Mina Greiss was among a group attending Newcastle Courthouse in May 2021 when Hayne was sentenced to five years and nine months in prison after being found guilty of two charges of sexual assault without consent.
Hayne's victim left the court surrounded by sheriffs and prosecution lawyers with the group making their way past waiting journalists as well as Mr Greiss and his friends.
Seven Network journalist Leonie Ryan snapped a photo of Mr Greiss and posted it to her Twitter feed, accusing him of "staring the victim down" and spitting in the woman's direction.
Mr Greiss denied he spat at Hayne's rape victim.
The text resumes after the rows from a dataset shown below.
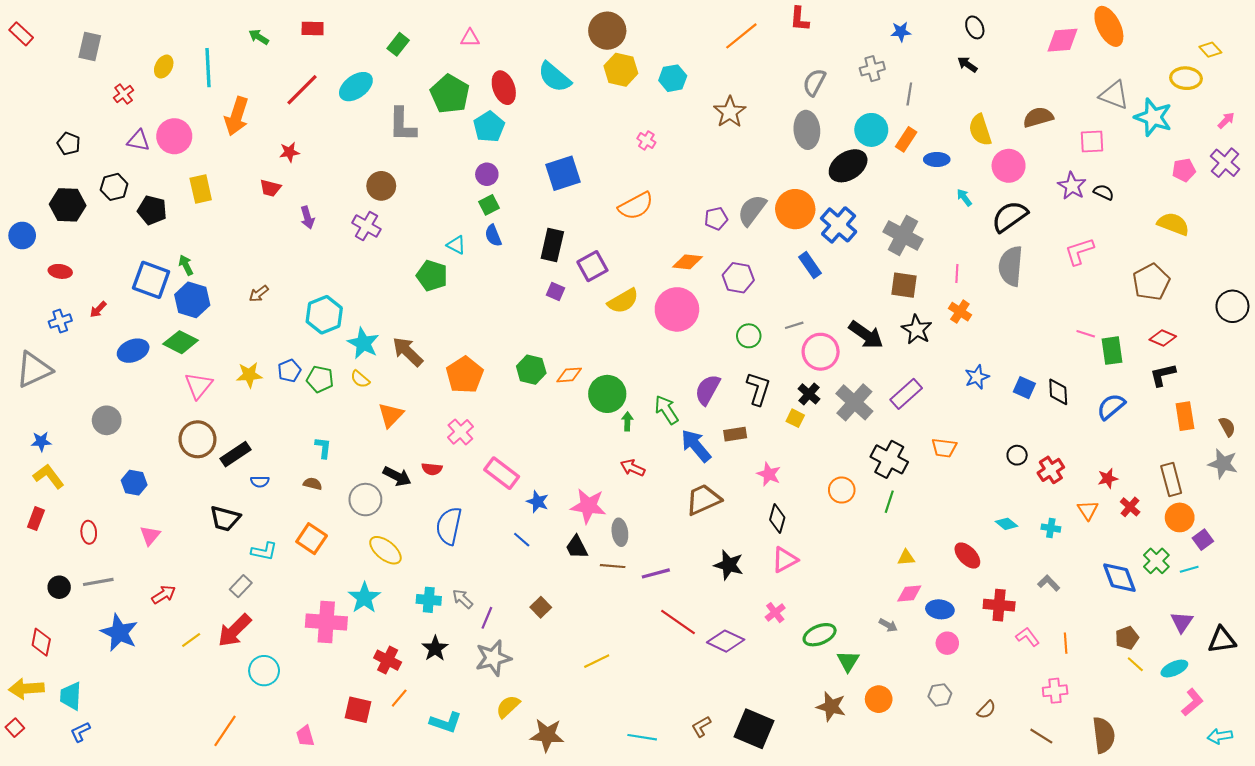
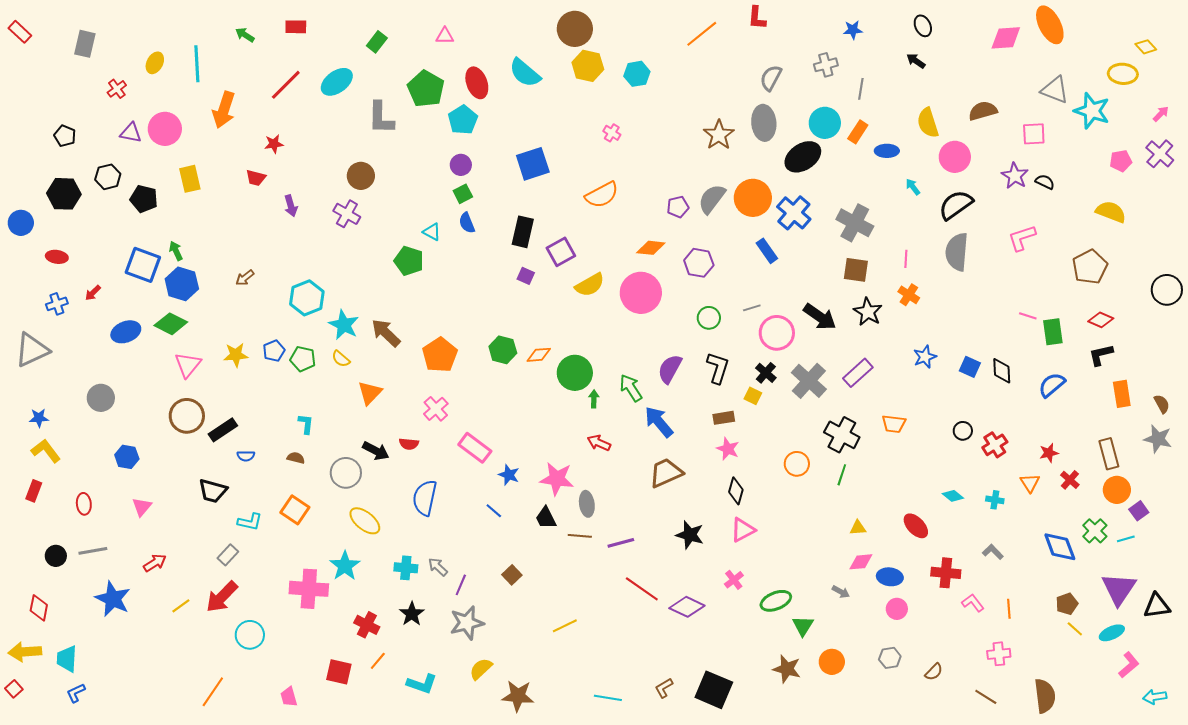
brown star: (730, 112) -> (719, 135), moved
brown rectangle: (735, 434) -> (724, 418), moved
purple triangle: (1182, 622) -> (1119, 589), size x1.6

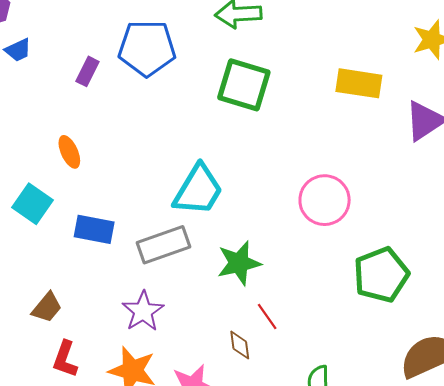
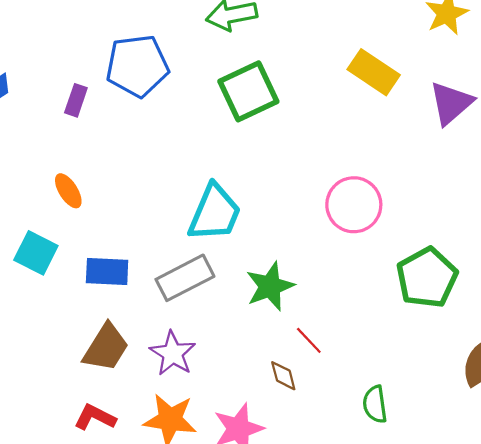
yellow rectangle: (359, 83) -> (374, 72), turned 33
green square: (244, 85) -> (248, 91), turned -34
brown trapezoid: (47, 307) -> (106, 348), moved, size x1.4
red L-shape: (65, 359) -> (95, 417), turned 105

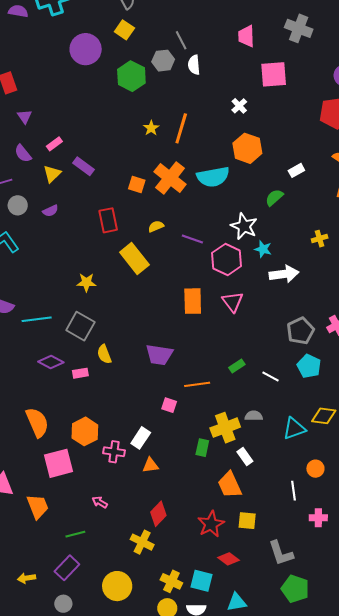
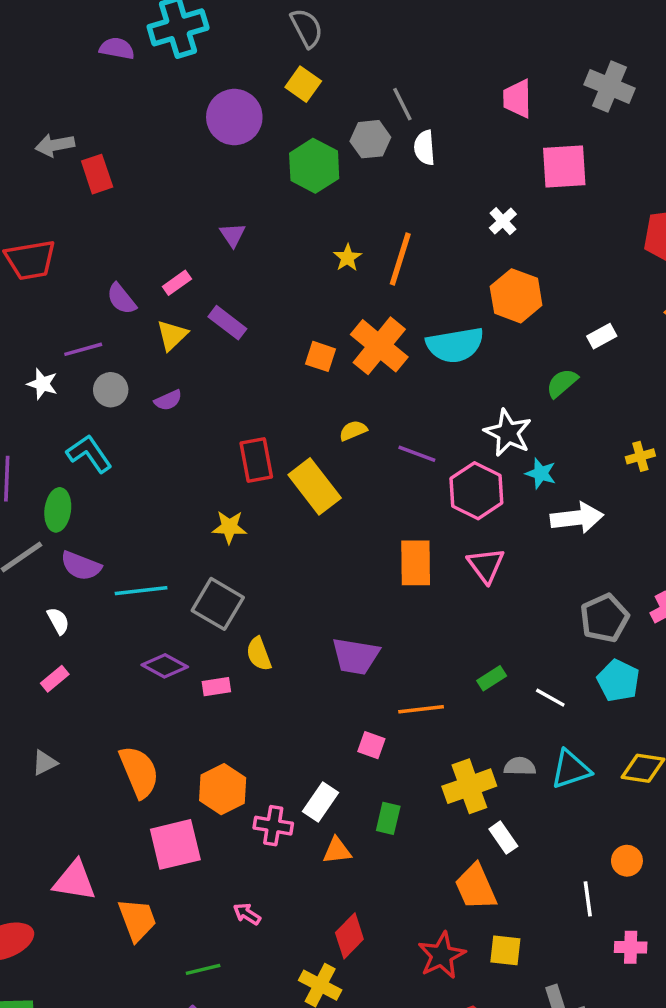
purple triangle: (25, 117) -> (233, 235), moved
red rectangle: (108, 220) -> (256, 460), moved
cyan triangle: (294, 429) -> (571, 769), moved
green rectangle: (202, 448) -> (388, 818), moved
He sued Seven for defamation over a news article published on the company's website and Facebook page, as well as Ryan's tweet.
Federal Court Justice Anna Katzmann found Seven had falsely reported Mr Greiss had "stared down" the woman and had spat at her.
Instead the judge found he had spat in a garden bed in the victim's direction and stared at her as she walked past.
Seven succeeded in running a contextual truth defence for its news article and Ryan's tweet however, with the judge finding the publication contained true statements that Mr Greiss had engaged in other disgraceful behaviour outside the courthouse.
Mr Greiss stared at the victim, spat in her direction and urged waiting journalists to describe her as an "escort" in their articles, Justice Katzmann said.
"Ordinary decent people would regard any expression of contempt for a sexual assault victim as disgraceful, particularly when, as in the case of the first matter, they were informed that the sexual assault was 'brutal'," she wrote.
The defamatory statements he spat at the victim did no further harm to his reputation, the judge found.
Seven failed in a defence its news article or Facebook post were merely honest opinions.
However, it succeeded in showing Ryan's tweet was her own opinion.
With Mr Greiss only able to show that the network's Facebook post was defamatory, Justice Katzmann awarded him "nominal damages".
The Hayne fan had showed "overt hostility" towards the rape victim as she left the courthouse and had engaged in "generally disgraceful behaviour" in front of journalists and television cameras on a public street, she wrote.
She awarded $35,000 in damages plus interest for Mr Greiss' feelings of shame, anger, embarrassment and distress regarding the Facebook post.
Hayne raped the woman at her home near Newcastle on the night of the 2018 NRL Grand Final.
He was in town for a bucks' weekend and paid a taxi driver $550 to wait outside the house, which the woman shared with her mother, before he was driven to Sydney.
His first trial was abandoned in 2020 due to a hung jury before he was convicted in May 2021 in Newcastle.
This conviction was overturned on appeal and the matter went back for a third trial in 2023 where the ex-footballer was convicted once again.
In May, Hayne was sentenced to four years and nine months in jail with a non-parole period of three years.
He has since appealed this decision again, however a hearing has yet to be scheduled.